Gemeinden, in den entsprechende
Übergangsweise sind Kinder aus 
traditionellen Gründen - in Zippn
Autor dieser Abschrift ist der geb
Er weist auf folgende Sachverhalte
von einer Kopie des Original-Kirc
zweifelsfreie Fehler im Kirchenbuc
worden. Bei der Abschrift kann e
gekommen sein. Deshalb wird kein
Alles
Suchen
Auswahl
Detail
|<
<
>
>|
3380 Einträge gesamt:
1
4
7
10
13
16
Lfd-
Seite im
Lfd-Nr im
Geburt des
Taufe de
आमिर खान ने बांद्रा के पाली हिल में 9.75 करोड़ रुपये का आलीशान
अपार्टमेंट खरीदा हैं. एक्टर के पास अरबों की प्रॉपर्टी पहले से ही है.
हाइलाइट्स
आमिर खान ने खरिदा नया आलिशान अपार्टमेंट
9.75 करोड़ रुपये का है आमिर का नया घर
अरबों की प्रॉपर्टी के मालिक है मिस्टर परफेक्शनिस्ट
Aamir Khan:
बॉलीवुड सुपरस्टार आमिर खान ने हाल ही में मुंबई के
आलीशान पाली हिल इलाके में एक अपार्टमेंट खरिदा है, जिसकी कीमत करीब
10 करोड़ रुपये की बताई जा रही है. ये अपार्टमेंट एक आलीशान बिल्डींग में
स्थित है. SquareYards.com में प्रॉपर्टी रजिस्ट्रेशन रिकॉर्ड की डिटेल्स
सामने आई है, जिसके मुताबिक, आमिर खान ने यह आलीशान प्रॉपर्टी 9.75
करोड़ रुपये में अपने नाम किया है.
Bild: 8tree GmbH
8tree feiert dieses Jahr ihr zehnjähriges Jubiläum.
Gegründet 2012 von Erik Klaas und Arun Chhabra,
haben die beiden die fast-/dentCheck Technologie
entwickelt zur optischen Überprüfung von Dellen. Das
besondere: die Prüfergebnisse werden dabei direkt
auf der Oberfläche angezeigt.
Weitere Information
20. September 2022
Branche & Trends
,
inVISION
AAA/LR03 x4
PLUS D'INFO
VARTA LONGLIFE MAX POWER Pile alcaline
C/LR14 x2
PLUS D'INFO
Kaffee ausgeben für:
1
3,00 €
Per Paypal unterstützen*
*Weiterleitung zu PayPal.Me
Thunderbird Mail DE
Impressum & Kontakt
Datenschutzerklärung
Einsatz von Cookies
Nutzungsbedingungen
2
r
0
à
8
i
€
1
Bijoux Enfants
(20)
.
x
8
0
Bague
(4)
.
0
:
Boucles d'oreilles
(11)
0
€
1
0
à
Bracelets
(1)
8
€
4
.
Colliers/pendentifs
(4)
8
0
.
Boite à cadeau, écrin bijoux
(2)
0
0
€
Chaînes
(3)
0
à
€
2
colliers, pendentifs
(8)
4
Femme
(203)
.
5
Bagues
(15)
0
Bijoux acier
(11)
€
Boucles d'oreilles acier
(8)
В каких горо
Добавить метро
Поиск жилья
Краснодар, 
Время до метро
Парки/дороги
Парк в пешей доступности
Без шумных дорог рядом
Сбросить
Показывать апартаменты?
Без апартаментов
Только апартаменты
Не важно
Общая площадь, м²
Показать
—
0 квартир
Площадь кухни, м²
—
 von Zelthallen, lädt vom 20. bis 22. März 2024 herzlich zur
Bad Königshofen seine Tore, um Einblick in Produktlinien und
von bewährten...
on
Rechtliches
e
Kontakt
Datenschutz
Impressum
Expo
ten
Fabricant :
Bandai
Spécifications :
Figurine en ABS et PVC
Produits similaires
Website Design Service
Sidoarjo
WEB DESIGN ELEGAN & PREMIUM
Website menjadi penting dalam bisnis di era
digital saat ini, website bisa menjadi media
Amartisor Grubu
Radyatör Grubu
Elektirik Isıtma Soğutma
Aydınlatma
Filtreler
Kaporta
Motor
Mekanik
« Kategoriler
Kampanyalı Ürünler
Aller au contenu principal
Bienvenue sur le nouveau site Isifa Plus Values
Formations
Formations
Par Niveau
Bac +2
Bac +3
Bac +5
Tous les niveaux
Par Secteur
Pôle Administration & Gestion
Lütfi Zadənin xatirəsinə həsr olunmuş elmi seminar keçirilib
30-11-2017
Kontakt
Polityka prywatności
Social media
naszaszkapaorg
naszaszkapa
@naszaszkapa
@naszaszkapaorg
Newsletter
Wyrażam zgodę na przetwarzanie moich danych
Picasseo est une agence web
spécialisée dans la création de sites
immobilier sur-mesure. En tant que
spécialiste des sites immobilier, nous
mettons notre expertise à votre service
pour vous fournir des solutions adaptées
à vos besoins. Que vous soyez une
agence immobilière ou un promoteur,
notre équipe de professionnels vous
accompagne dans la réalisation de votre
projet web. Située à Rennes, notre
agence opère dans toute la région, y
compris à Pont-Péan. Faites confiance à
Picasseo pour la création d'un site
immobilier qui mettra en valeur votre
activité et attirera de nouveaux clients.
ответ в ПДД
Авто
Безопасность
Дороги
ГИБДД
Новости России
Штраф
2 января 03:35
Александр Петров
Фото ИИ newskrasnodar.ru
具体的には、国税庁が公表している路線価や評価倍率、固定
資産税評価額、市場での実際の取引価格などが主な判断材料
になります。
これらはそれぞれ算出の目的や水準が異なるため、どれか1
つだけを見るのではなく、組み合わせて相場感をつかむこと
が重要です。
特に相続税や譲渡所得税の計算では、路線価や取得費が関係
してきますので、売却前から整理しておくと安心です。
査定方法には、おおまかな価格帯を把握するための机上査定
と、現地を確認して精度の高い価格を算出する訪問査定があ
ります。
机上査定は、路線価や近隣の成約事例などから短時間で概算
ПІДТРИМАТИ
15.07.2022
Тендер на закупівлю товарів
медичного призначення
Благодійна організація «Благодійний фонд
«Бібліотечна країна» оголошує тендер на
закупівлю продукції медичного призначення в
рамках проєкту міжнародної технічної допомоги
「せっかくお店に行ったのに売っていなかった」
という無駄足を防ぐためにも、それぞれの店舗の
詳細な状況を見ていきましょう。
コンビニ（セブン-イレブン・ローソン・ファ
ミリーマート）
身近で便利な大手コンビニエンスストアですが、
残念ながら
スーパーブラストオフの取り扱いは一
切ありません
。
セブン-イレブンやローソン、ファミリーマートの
+--
REQUIREMENT: Look over the material above and show each line where "votre" appears.

OUTPUT OF THE TASK:
mettons notre expertise à votre service
accompagne dans la réalisation de votre
immobilier qui mettra en valeur votre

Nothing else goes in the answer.